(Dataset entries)
=-=-=

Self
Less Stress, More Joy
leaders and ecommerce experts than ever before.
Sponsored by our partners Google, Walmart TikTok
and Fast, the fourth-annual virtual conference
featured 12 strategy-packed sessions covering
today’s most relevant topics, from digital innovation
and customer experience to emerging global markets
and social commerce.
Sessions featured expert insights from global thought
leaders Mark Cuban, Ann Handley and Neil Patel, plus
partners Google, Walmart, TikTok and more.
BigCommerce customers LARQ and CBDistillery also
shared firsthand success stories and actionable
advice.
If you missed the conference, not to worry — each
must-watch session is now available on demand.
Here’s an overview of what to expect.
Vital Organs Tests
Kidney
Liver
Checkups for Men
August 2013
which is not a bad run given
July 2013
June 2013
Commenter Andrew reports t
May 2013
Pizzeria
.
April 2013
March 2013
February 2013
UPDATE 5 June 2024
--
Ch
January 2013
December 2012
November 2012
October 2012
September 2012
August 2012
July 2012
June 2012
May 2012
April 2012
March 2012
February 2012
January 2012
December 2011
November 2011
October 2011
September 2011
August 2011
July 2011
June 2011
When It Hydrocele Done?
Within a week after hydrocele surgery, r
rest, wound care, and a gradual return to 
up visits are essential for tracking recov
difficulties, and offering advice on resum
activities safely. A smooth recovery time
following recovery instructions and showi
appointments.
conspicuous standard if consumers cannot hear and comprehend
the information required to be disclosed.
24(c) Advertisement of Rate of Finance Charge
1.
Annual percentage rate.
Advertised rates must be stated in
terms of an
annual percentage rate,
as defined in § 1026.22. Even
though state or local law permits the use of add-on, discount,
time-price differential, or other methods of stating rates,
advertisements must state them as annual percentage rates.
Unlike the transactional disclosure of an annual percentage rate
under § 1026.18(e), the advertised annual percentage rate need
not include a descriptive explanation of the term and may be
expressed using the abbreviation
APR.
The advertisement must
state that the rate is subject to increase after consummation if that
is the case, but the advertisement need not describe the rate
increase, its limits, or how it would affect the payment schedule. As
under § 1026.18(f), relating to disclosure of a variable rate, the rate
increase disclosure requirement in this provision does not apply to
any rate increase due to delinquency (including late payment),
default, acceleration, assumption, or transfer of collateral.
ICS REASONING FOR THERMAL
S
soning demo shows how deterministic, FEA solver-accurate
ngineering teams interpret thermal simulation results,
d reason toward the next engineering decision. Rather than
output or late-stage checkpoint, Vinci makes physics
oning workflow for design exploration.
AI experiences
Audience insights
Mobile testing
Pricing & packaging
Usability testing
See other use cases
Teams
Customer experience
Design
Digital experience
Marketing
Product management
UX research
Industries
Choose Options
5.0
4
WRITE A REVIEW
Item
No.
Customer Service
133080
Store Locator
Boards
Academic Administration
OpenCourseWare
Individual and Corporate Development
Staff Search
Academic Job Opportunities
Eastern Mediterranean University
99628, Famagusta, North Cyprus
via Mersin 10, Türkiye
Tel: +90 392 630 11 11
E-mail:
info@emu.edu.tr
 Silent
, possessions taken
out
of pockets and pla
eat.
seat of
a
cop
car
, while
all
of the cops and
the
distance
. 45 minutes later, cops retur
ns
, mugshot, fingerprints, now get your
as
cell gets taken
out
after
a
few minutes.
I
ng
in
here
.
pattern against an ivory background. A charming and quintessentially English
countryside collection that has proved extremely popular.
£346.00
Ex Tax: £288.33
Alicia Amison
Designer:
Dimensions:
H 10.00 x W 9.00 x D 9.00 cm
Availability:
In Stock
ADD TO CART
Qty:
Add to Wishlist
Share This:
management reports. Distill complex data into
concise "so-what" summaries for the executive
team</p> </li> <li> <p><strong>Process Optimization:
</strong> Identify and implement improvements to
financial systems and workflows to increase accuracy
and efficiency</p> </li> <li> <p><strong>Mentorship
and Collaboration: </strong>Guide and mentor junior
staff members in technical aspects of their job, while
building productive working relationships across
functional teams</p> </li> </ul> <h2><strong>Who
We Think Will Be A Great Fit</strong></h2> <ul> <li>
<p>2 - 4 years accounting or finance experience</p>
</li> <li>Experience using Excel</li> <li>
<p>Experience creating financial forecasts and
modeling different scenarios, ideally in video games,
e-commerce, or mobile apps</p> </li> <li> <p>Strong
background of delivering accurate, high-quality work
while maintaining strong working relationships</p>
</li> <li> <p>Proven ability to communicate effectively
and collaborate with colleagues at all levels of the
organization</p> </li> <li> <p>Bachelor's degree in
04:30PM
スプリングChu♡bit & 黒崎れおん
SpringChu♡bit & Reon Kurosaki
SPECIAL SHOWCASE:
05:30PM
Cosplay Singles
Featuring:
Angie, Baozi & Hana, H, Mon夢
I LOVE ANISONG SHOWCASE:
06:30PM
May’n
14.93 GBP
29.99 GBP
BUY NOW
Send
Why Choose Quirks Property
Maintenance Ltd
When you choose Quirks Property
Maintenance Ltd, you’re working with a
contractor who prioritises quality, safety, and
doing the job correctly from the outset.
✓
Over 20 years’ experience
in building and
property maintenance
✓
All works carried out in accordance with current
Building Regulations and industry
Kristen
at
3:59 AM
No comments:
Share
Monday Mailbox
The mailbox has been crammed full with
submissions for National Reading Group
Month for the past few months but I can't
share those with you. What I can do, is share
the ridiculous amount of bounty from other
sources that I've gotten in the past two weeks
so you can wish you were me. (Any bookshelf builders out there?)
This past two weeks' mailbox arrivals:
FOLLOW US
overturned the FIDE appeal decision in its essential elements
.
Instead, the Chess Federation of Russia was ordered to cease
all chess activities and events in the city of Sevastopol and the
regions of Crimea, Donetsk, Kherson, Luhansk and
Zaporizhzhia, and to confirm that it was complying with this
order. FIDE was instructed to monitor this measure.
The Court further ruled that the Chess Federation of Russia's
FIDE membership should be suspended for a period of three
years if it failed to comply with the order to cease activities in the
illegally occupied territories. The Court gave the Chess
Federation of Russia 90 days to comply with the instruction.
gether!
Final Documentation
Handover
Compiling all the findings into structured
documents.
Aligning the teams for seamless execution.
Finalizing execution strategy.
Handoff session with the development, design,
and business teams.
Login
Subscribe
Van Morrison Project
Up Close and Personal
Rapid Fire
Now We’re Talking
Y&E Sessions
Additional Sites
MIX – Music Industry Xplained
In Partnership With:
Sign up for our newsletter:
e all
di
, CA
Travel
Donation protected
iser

=-=-=

## What is needed
The response must restate every entry word for word.

## Result of this exercise
Self
Less Stress, More Joy
leaders and ecommerce experts than ever before.
Sponsored by our partners Google, Walmart TikTok
and Fast, the fourth-annual virtual conference
featured 12 strategy-packed sessions covering
today’s most relevant topics, from digital innovation
and customer experience to emerging global markets
and social commerce.
Sessions featured expert insights from global thought
leaders Mark Cuban, Ann Handley and Neil Patel, plus
partners Google, Walmart, TikTok and more.
BigCommerce customers LARQ and CBDistillery also
shared firsthand success stories and actionable
advice.
If you missed the conference, not to worry — each
must-watch session is now available on demand.
Here’s an overview of what to expect.
Vital Organs Tests
Kidney
Liver
Checkups for Men
August 2013
which is not a bad run given
July 2013
June 2013
Commenter Andrew reports t
May 2013
Pizzeria
.
April 2013
March 2013
February 2013
UPDATE 5 June 2024
--
Ch
January 2013
December 2012
November 2012
October 2012
September 2012
August 2012
July 2012
June 2012
May 2012
April 2012
March 2012
February 2012
January 2012
December 2011
November 2011
October 2011
September 2011
August 2011
July 2011
June 2011
When It Hydrocele Done?
Within a week after hydrocele surgery, r
rest, wound care, and a gradual return to 
up visits are essential for tracking recov
difficulties, and offering advice on resum
activities safely. A smooth recovery time
following recovery instructions and showi
appointments.
conspicuous standard if consumers cannot hear and comprehend
the information required to be disclosed.
24(c) Advertisement of Rate of Finance Charge
1.
Annual percentage rate.
Advertised rates must be stated in
terms of an
annual percentage rate,
as defined in § 1026.22. Even
though state or local law permits the use of add-on, discount,
time-price differential, or other methods of stating rates,
advertisements must state them as annual percentage rates.
Unlike the transactional disclosure of an annual percentage rate
under § 1026.18(e), the advertised annual percentage rate need
not include a descriptive explanation of the term and may be
expressed using the abbreviation
APR.
The advertisement must
state that the rate is subject to increase after consummation if that
is the case, but the advertisement need not describe the rate
increase, its limits, or how it would affect the payment schedule. As
under § 1026.18(f), relating to disclosure of a variable rate, the rate
increase disclosure requirement in this provision does not apply to
any rate increase due to delinquency (including late payment),
default, acceleration, assumption, or transfer of collateral.
ICS REASONING FOR THERMAL
S
soning demo shows how deterministic, FEA solver-accurate
ngineering teams interpret thermal simulation results,
d reason toward the next engineering decision. Rather than
output or late-stage checkpoint, Vinci makes physics
oning workflow for design exploration.
AI experiences
Audience insights
Mobile testing
Pricing & packaging
Usability testing
See other use cases
Teams
Customer experience
Design
Digital experience
Marketing
Product management
UX research
Industries
Choose Options
5.0
4
WRITE A REVIEW
Item
No.
Customer Service
133080
Store Locator
Boards
Academic Administration
OpenCourseWare
Individual and Corporate Development
Staff Search
Academic Job Opportunities
Eastern Mediterranean University
99628, Famagusta, North Cyprus
via Mersin 10, Türkiye
Tel: +90 392 630 11 11
E-mail:
info@emu.edu.tr
 Silent
, possessions taken
out
of pockets and pla
eat.
seat of
a
cop
car
, while
all
of the cops and
the
distance
. 45 minutes later, cops retur
ns
, mugshot, fingerprints, now get your
as
cell gets taken
out
after
a
few minutes.
I
ng
in
here
.
pattern against an ivory background. A charming and quintessentially English
countryside collection that has proved extremely popular.
£346.00
Ex Tax: £288.33
Alicia Amison
Designer:
Dimensions:
H 10.00 x W 9.00 x D 9.00 cm
Availability:
In Stock
ADD TO CART
Qty:
Add to Wishlist
Share This:
management reports. Distill complex data into
concise "so-what" summaries for the executive
team</p> </li> <li> <p><strong>Process Optimization:
</strong> Identify and implement improvements to
financial systems and workflows to increase accuracy
and efficiency</p> </li> <li> <p><strong>Mentorship
and Collaboration: </strong>Guide and mentor junior
staff members in technical aspects of their job, while
building productive working relationships across
functional teams</p> </li> </ul> <h2><strong>Who
We Think Will Be A Great Fit</strong></h2> <ul> <li>
<p>2 - 4 years accounting or finance experience</p>
</li> <li>Experience using Excel</li> <li>
<p>Experience creating financial forecasts and
modeling different scenarios, ideally in video games,
e-commerce, or mobile apps</p> </li> <li> <p>Strong
background of delivering accurate, high-quality work
while maintaining strong working relationships</p>
</li> <li> <p>Proven ability to communicate effectively
and collaborate with colleagues at all levels of the
organization</p> </li> <li> <p>Bachelor's degree in
04:30PM
スプリングChu♡bit & 黒崎れおん
SpringChu♡bit & Reon Kurosaki
SPECIAL SHOWCASE:
05:30PM
Cosplay Singles
Featuring:
Angie, Baozi & Hana, H, Mon夢
I LOVE ANISONG SHOWCASE:
06:30PM
May’n
14.93 GBP
29.99 GBP
BUY NOW
Send
Why Choose Quirks Property
Maintenance Ltd
When you choose Quirks Property
Maintenance Ltd, you’re working with a
contractor who prioritises quality, safety, and
doing the job correctly from the outset.
✓
Over 20 years’ experience
in building and
property maintenance
✓
All works carried out in accordance with current
Building Regulations and industry
Kristen
at
3:59 AM
No comments:
Share
Monday Mailbox
The mailbox has been crammed full with
submissions for National Reading Group
Month for the past few months but I can't
share those with you. What I can do, is share
the ridiculous amount of bounty from other
sources that I've gotten in the past two weeks
so you can wish you were me. (Any bookshelf builders out there?)
This past two weeks' mailbox arrivals:
FOLLOW US
overturned the FIDE appeal decision in its essential elements
.
Instead, the Chess Federation of Russia was ordered to cease
all chess activities and events in the city of Sevastopol and the
regions of Crimea, Donetsk, Kherson, Luhansk and
Zaporizhzhia, and to confirm that it was complying with this
order. FIDE was instructed to monitor this measure.
The Court further ruled that the Chess Federation of Russia's
FIDE membership should be suspended for a period of three
years if it failed to comply with the order to cease activities in the
illegally occupied territories. The Court gave the Chess
Federation of Russia 90 days to comply with the instruction.
gether!
Final Documentation
Handover
Compiling all the findings into structured
documents.
Aligning the teams for seamless execution.
Finalizing execution strategy.
Handoff session with the development, design,
and business teams.
Login
Subscribe
Van Morrison Project
Up Close and Personal
Rapid Fire
Now We’re Talking
Y&E Sessions
Additional Sites
MIX – Music Industry Xplained
In Partnership With:
Sign up for our newsletter:
e all
di
, CA
Travel
Donation protected
iser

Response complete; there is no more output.